上手に箸を使い、もりもり食べながら、アントンが答える。

「そうか……。今日はたまたま、早く行ってしまった。あの時間、校門から出て来るのは先生が多かった。生徒はほぼいない。透、当時の学校の先生のリストがあればほしい。もらえるか? 明日は警察に聞きに行って来るつもりだ。日本の警察は優秀だと聞いている」


 透はだんだん食欲が失せて来た。このままアントンが調べてまわれば、早々に匠にたどり着いてしまうかもしれない。

(それは良い事なのだろうか。誰にとって、何をもたらすだろう。結論次第では、アントンの邪魔をしなければならなくなる)

「ずいぶん前の話だから、すぐには用意できないが調べてみよう。もう退職してしまった先生もいる」

「助かる。私はレイラ様に早く結婚してお世継ぎを、と申し上げたのだが、一〜二年待ってくれと言われた。透が余計な事を言ったからだ。レイラ様は透に言われた事をやれば、透は考え直すと思っている。我々からみれば、一刻も争えない国の緊急事態であるのに……」

アントンの口調はまるで、全てが透のせいだと言わんばかりだ。

「レイラ様は連合や同盟に良い条件で加盟できるかも検討させている。それはご自分の安全のためにも良い事だが……」

透はそれを聞いて、少しほっとした。

「子供を見つけたら、レイラはどうすると言っていた?」

「お世継ぎになさるだろう。後からお世嗣が生まれたら話は変わるかもしれないが、優秀な方を皇太子にするのは我が国では普通のことだからな」

透がショックを受けている事に、もりもり食べ続けているアントンは気づかない。透は思いもよらない方向へ話が進み始めた事に戸惑った。

(匠は「いらない子供」ではなかったのか。それではあんまりだと思ったから、レイラの子として認めてあげて欲しかっただけなのに……)

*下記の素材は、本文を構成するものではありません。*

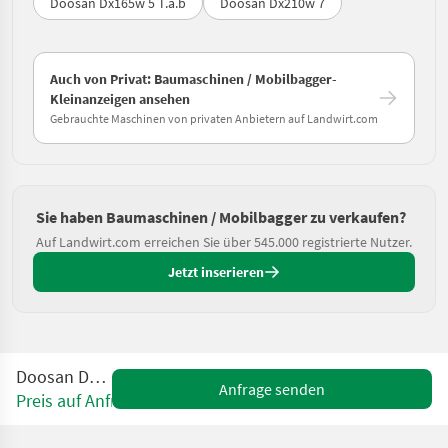
Doosan Dx165w 5 T.a.b
Doosan Dx210w 7
Auch von Privat: Baumaschinen / Mobilbagger-
Kleinanzeigen ansehen
Gebrauchte Maschinen von privaten Anbietern auf Landwirt.com
Sie haben Baumaschinen / Mobilbagger zu verkaufen?
Auf Landwirt.com erreichen Sie über 545.000 registrierte Nutzer.
Jetzt inserieren
Doosan DX165
Anfrage senden
Preis auf Anfrage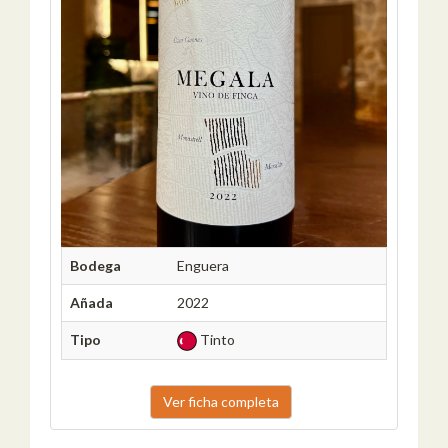
Bodega
Enguera
Añada
2022
Tipo
Tinto
Ver ficha completa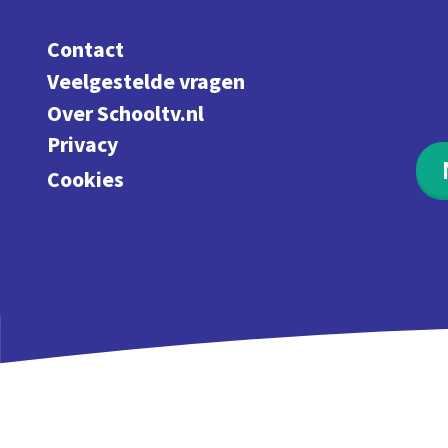
Contact
Veelgestelde vragen
Over Schooltv.nl
Privacy
Cookies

 ところが、今では匠は、単純に実の母と再会でめでたし、めでたし、というわけにはいかなくなっている。匠は見つかったら、安全がまだ保障されない所へ、王位継承者として連れて行かれてしまう。状況によっては、暗殺に怯えて暮らさなければならないかもしれない。

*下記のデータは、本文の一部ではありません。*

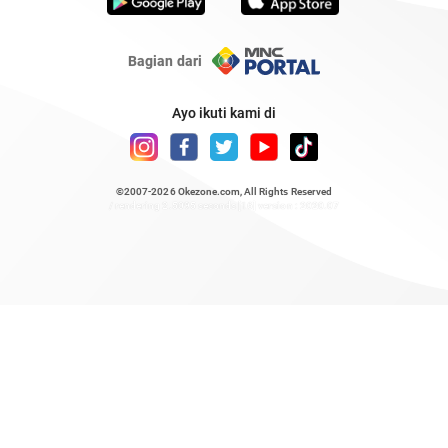
Bagian dari
Ayo ikuti kami di
©2007-2026
Okezone.com
, All Rights Reserved
/ rendering 2.5095 seconds [16] version : 2020.07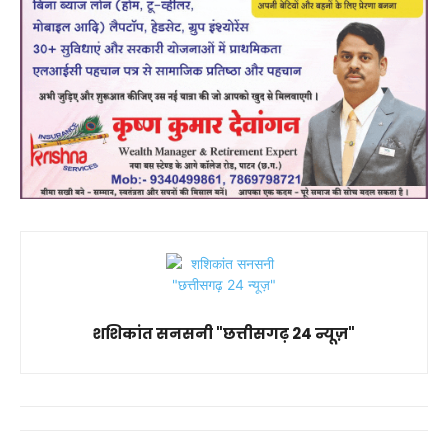
शशिकांत सनसनी "छत्तीसगढ़ 24 न्यूज़"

 反面、王位継承者として産みの親に認めてもらうのは当然のことに思える。それが、きちんと親子としての正しい姿かもしれない。しかしこれは、透が勝手に決めていい事ではない。早く育ての親である姉夫婦と相談しなければ、と透は焦り始めた。


 透は考え込んでしまった。匠はどう思うだろう。口では産みの親なんてどうでもいい、育ての親、祖母、叔父がいればいいと言っていたが、果たしていつまでもそれでいいのだろうか。情報を遮断して壁を築いて保護したとしても、いずれ、その壁は仮初の肉親たちがいなくなった時になくなり、真実という外の世界が一気に見える。そうなった時に、何の心構えもなく見えた世界が豊かな世界であれば良いが、荒廃し襲い掛かろうとする者たちで溢れていたら、あっという間に食い尽くされてしまうだろう。そうであれば、最初から自分で出て外を覗ける情報という扉をいくつか用意しておく方が、良いのではないか。チラッと外をのぞいて、心が決まったら外に出るもよし、準備する期間、壁の中に籠ることも出来る。

 姉夫婦は、匠に真実を告げて選択させる事に賛成するだろうかと、透は迷ったが、結局、自分一人で決めて良い事ではないと考えた。

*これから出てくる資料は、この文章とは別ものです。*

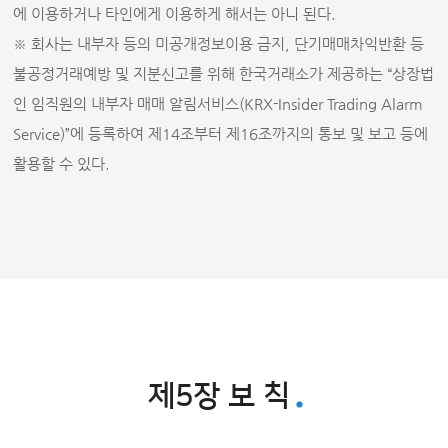
에 이용하거나 타인에게 이용하게 해서는 아니 된다.
※ 회사는 내부자 등의 미공개정보이용 금지, 단기매매차익반환 등
불공정거래예방 및 지분신고를 위해 한국거래소가 제공하는 “상장법
인 임직원의 내부자 매매 알림서비스(KRX-Insider Trading Alarm
Service)”에 등록하여 제14조부터 제16조까지의 통보 및 보고 등에
활용할 수 있다.
제5장 보 칙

(レイラは一〜二年待ってほしいとアントンに告げているから、匠を国に連れて帰る事を待ってくれる可能性はあるが、アントンは国の緊急事態だと捉えている為、捨てられた子供が見つかり次第、連れて行こうとするだろう。いずれにせよ、匠が見つけられてしまうのは、時間の問題だ。匠が王位継承者としてレイラの元へ連れて行かれる。そうなると、たぶん、レイラに返事をしなければならないだろう。もし、イエスと答えれば、匠が義理の息子になる……。叔父という気楽な立場から、自分の子供になるとはいえ、今とあまり変わらないような気はするが、匠はどう思うだろう。問題は、レイラもアントンも世継ぎの話ばかりしている事だ……)

「透? 食欲が無いのか? 具合でも悪いのか?」

アントンに聞かれ、透は我に返った。

「手術したばかりで、あまり食欲がなくてね」

遠慮しないで食べて、と言おうと思ったが、アントンの辞書には「遠慮」という言葉が存在しないようで、次々と皿が空になっていく。

「そんなに見つめられたら、食べにくいではないか」

透は見つめているつもりはなかったが、アントンの方を向いて考え事をしていたせいか、見つめていたように思われたようだ。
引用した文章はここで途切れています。